Kishani"Vintage Remix" ($35, Abrams) delivers its advice partly through profiles of Perera's celebrity clients, including the bedroom of Kaitlin Olson and Rob McElhenney, stars of "It's Always Sunny In Philadelphia" and a married couple in real life, and the kitchen of model and actress Molly Sims. Perera shared her design philosophies and strategies for the Q&A at the end of this post, and she also talked through a few of the rooms featured in the book, explaining how readers could apply some of the same concepts in their homes.
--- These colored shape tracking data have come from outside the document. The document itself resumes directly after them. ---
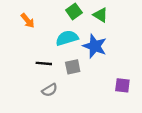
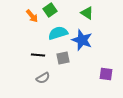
green square: (74, 11) -> (50, 10), moved
orange arrow: (28, 21) -> (32, 16), moved

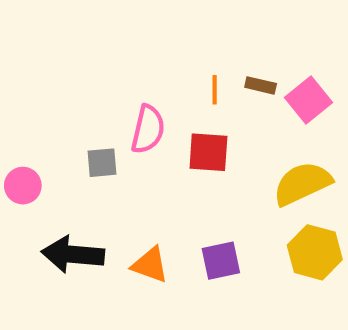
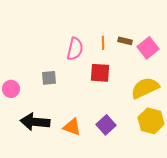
pink semicircle: (148, 129) -> (75, 49), moved
purple square: (221, 261) -> (106, 125), turned -30

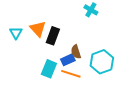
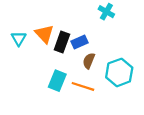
brown semicircle: (76, 52) -> (89, 61), turned 40
blue rectangle: (68, 60) -> (79, 42), moved

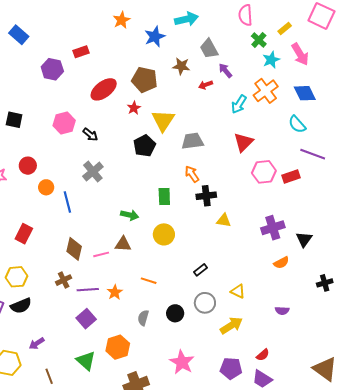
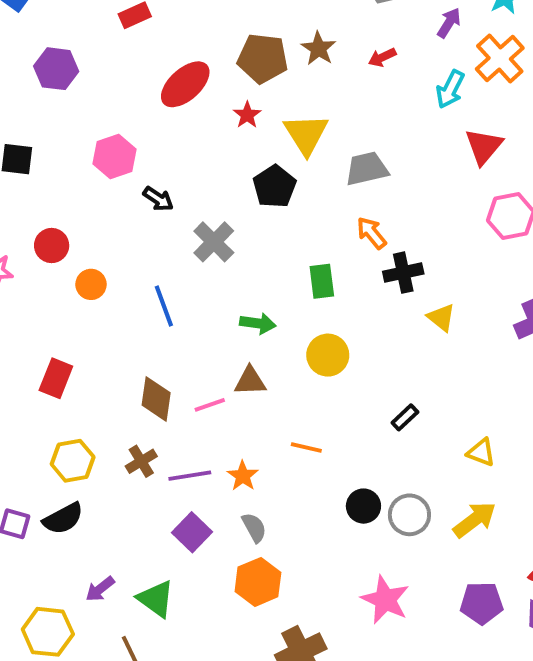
brown star: (181, 66) -> (319, 49), moved, turned 30
purple hexagon: (52, 69) -> (56, 69), moved
purple arrow: (225, 70) -> (449, 23), moved, turned 77
black arrow: (90, 135) -> (158, 199), moved
red triangle: (243, 142) -> (484, 146), moved
gray cross: (93, 172) -> (214, 242), moved
blue line: (67, 202) -> (164, 306), moved
yellow triangle: (224, 221) -> (441, 317), turned 35
yellow hexagon: (17, 277) -> (73, 461), moved
gray circle: (205, 303) -> (409, 515), moved
gray semicircle: (143, 318) -> (254, 528), moved, turned 140
green triangle: (86, 361) -> (156, 599), moved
We started with Olson and McElhenney's living room, pictured here.

"In the living room, I tried to work with what they had," Perera said. "They already had the high-end sofa and the custom leather ottoman, which was a wedding gift."

To add pattern to the room, Perera added Firenze embroidered window treatments from the Ballard Designs catalog and website and a zebra rug from Home Decorators Collection, another online resource with inexpensive buys.
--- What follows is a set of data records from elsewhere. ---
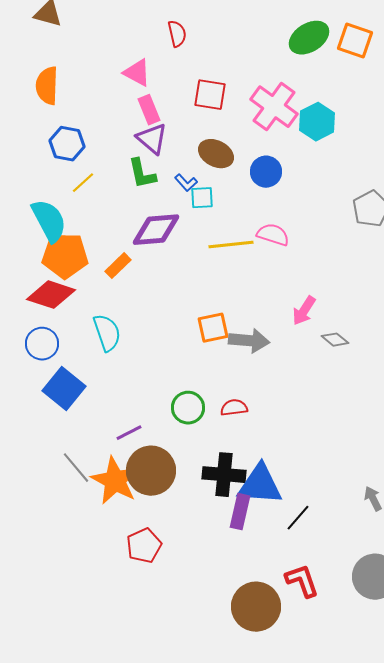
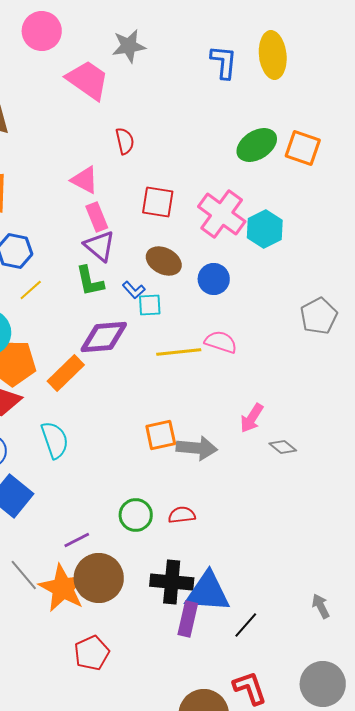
orange rectangle: (118, 266) -> (66, 373), size x1.4

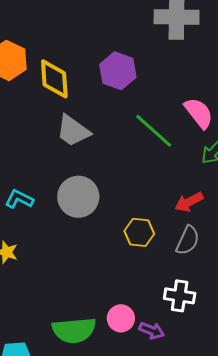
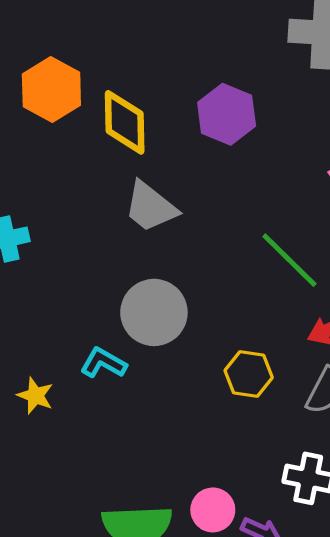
green line: (154, 131) -> (289, 260), moved
cyan L-shape: (19, 199) -> (103, 363), moved

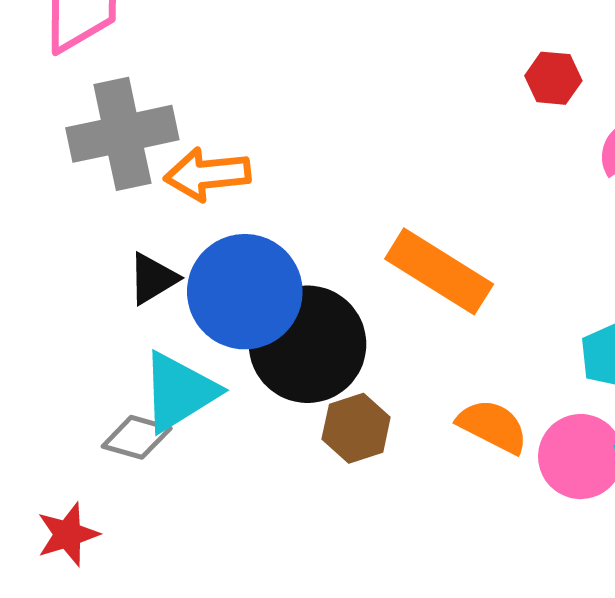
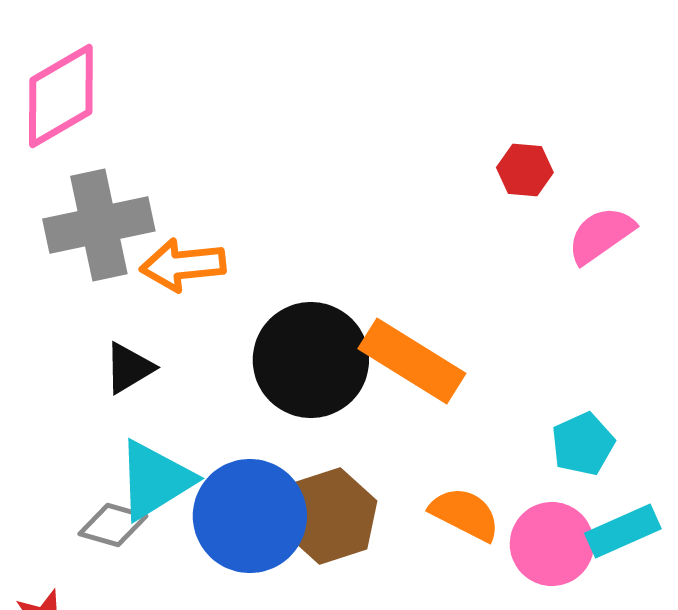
blue circle: (245, 292) -> (250, 516), moved
black circle: (308, 344) -> (311, 360), moved
brown hexagon: (356, 428) -> (330, 516), size x1.4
"You'll notice there are black, cream and charcoal elements," Perera said. The charcoal in the drapes ties in with the charcoal in the rug and the throw on the chair. To put more emphasis on the large window on the right, Perera hung white sheers on both sides of the fireplace to make those smaller windows fade away. "Patterned drapes on all of the windows would have been too much," she said. 

Accessories include mercury glass from Anthropologie on the antique bar cart. Vintage bottles on the fireplace were from the the couple's wedding, originally used in the place settings. "We needed something on the mantel that wasn't too distracting," she said. "The bottles add a little shape."

For a look at two more Perera rooms plus the Q&A, keep reading ...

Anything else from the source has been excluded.